The time constant values obtained (between 140-170 seconds for the various runs) accurately describe the amount of time required for the exponential fit to decay to 67% of its initial value. This is analogous to the time constant work we did with first order electrical circuits in previous labs.

conclusion and future work.

Despite some explainable discrepancies, the lab conveniently summarized the analogues between the electrical and thermal systems.
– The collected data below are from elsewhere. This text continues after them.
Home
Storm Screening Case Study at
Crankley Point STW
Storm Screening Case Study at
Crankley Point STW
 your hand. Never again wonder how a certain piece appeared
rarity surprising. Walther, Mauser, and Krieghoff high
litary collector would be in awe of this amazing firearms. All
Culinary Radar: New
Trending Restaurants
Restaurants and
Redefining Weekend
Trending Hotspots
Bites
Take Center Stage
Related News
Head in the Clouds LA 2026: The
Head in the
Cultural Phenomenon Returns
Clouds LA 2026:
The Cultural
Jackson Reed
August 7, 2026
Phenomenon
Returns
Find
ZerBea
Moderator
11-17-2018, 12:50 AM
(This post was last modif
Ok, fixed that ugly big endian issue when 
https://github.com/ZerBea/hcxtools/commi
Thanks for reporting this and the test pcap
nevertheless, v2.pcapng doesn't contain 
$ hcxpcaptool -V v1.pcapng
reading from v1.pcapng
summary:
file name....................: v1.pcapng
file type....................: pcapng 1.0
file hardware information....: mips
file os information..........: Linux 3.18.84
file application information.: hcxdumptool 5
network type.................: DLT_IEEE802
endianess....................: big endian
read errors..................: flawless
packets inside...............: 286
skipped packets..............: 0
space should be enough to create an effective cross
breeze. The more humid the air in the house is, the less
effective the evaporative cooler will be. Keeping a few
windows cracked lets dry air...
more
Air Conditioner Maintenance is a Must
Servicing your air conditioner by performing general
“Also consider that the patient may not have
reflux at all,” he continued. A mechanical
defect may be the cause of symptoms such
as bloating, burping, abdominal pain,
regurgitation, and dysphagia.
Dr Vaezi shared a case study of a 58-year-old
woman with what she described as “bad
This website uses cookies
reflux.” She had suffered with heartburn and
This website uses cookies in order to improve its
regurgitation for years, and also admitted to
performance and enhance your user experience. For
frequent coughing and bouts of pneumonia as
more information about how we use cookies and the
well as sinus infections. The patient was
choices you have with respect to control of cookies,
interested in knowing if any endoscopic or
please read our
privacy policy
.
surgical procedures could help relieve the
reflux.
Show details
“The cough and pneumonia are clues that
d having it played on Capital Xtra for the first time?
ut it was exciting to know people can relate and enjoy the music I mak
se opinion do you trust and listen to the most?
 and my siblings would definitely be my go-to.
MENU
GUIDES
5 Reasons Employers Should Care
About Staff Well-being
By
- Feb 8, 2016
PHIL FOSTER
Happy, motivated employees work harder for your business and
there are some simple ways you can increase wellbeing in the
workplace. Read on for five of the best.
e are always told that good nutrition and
The theoretical values for thermal resistance were relatively close to the measured values, and while the theoretical values for thermal capacitance were not close to the measured values, the differences could be accounted for.
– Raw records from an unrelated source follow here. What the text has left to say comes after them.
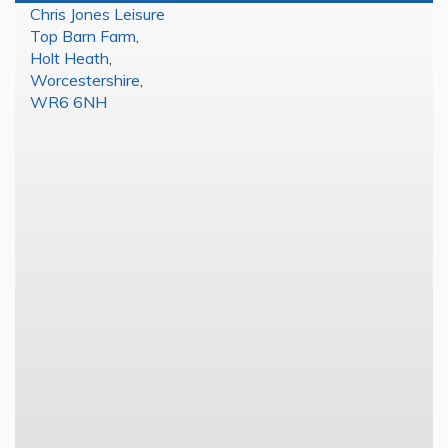
Chris Jones Leisure
Top Barn Farm
,
Holt Heath
,
Worcestershire
,
WR6 6NH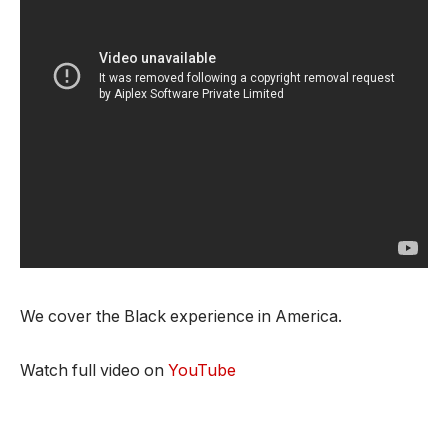
We cover the Black experience in America.
Watch full video on
YouTube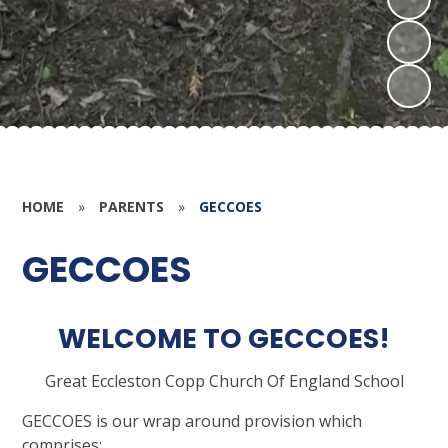
HOME
»
PARENTS
»
GECCOES
GECCOES
WELCOME TO GECCOES!
G
reat
E
ccleston
C
opp
C
hurch
O
f
E
ngland
S
chool
GECCOES is our wrap around provision which
comprises: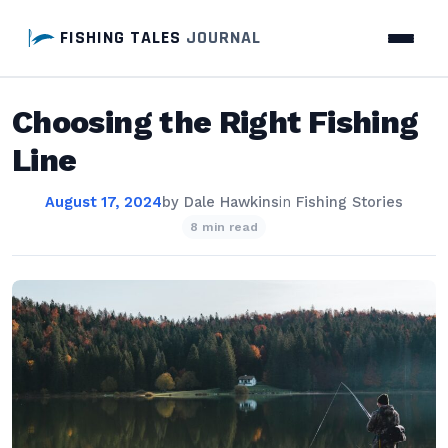
FISHING TALES
JOURNAL
Choosing the Right Fishing
Line
August 17, 2024
by
Dale Hawkins
in
Fishing Stories
8 min read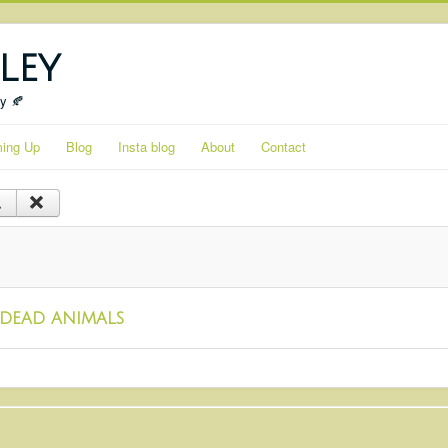
ley
ty 🍂
ing Up
Blog
Insta blog
About
Contact
dead animals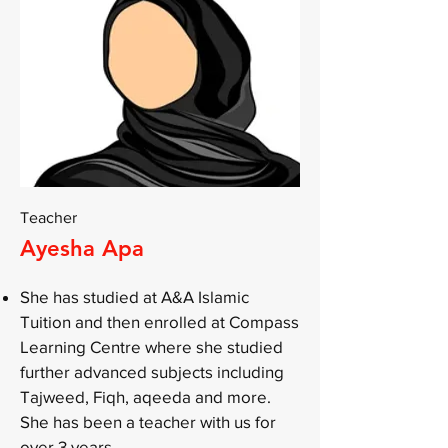
Teacher
Ayesha Apa
She has studied at A&A Islamic
Tuition and then enrolled at Compass
Learning Centre where she studied
further advanced subjects including
Tajweed, Fiqh, aqeeda and more.
She has been a teacher with us for
over 3 years.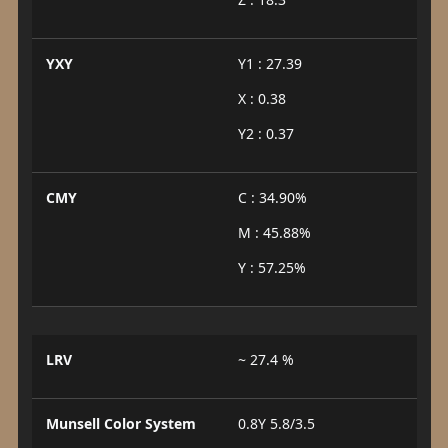
YXY
Y1 : 27.39
X : 0.38
Y2 : 0.37
CMY
C : 34.90%
M : 45.88%
Y : 57.25%
LRV
~ 27.4 %
Munsell Color System
0.8Y 5.8/3.5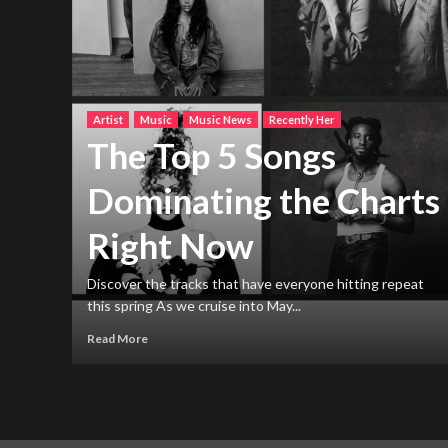
Artist
Music
Music News
Recently Her
The Top 5 Songs
Dominating the Charts
Right Now
h new
ng
Discover the tracks that have everyone hitting repeat
this spring As we cruise into May...
Read More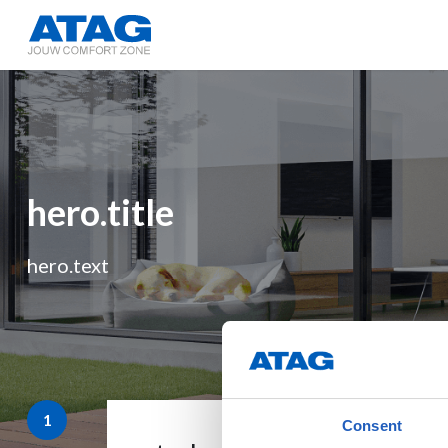
hero.title
hero.text
Consent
Future work will involve more labs in the future.

acknowledgments.

Much of the text of this writeup is more or less directly taken from the original lab description, which is available at:

http://palantir.swarthmore.edu/maxwell/classes/e12/S04/labs/lab01/

lab extensions and extra work.

We replaced the light bulb with a hair dryer implement as the heat source to observe the differences in the heating and cooling characteristics of the box. The graphs of the runs are given below.



It is clear from the acquired data that heating the box with the hair dryer did indeed result in an exponential curve, however the cooling process doesn't seem at all to fit an exponential. The only explanation we can think of is that we did something horribly wrong with the cooling down process.
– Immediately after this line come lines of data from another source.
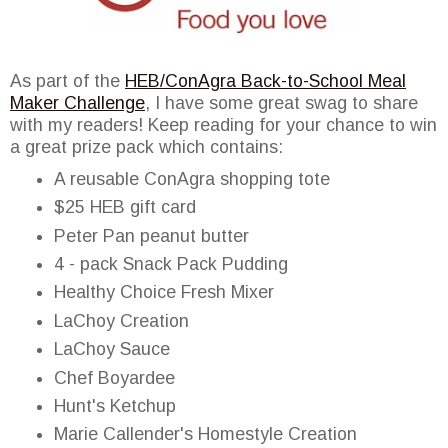
As part of the
HEB/ConAgra Back-to-School Meal
Maker Challenge
, I have some great swag to share
with my readers! Keep reading for your chance to win
a great prize pack which contains:
A reusable ConAgra shopping tote
$25 HEB gift card
Peter Pan peanut butter
4 - pack Snack Pack Pudding
Healthy Choice Fresh Mixer
LaChoy Creation
LaChoy Sauce
Chef Boyardee
Hunt's Ketchup
Marie Callender's Homestyle Creation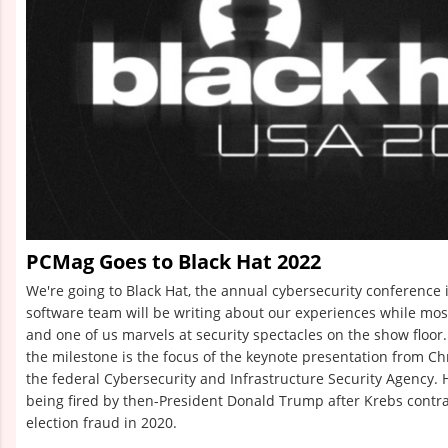
PCMag Goes to Black Hat 2022
We're going to Black Hat, the annual cybersecurity conference 
software team will be writing about our experiences while most
and one of us marvels at security spectacles on the show floor.
the milestone is the focus of the keynote presentation from Chri
the federal Cybersecurity and Infrastructure Security Agency.
being fired by then-President Donald Trump after Krebs contra
election fraud in 2020.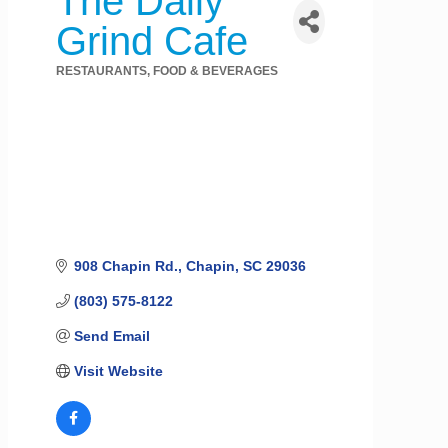
The Daily
Grind Cafe
RESTAURANTS, FOOD & BEVERAGES
Categories
908 Chapin Rd.
Chapin
SC
29036
(803) 575-8122
Send Email
Visit Website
The calculations for the hair-dryer heated run are below:

τ = 1 / 0.070479 = 14.188 seconds
Thermal resistance = 51.154 / (wattage of hair dryer) = ? K/W
Thermal capacitance = τ / R = 14.188 / ? = ? J/K

Since the exponential fit for the cooling down was so bad, no calculations were attempted.

Once we know the watt output of the hair dryer that was used, we will post the remaining calculations and provide a discussion of the resulting R and C values with respect to the heating implement used.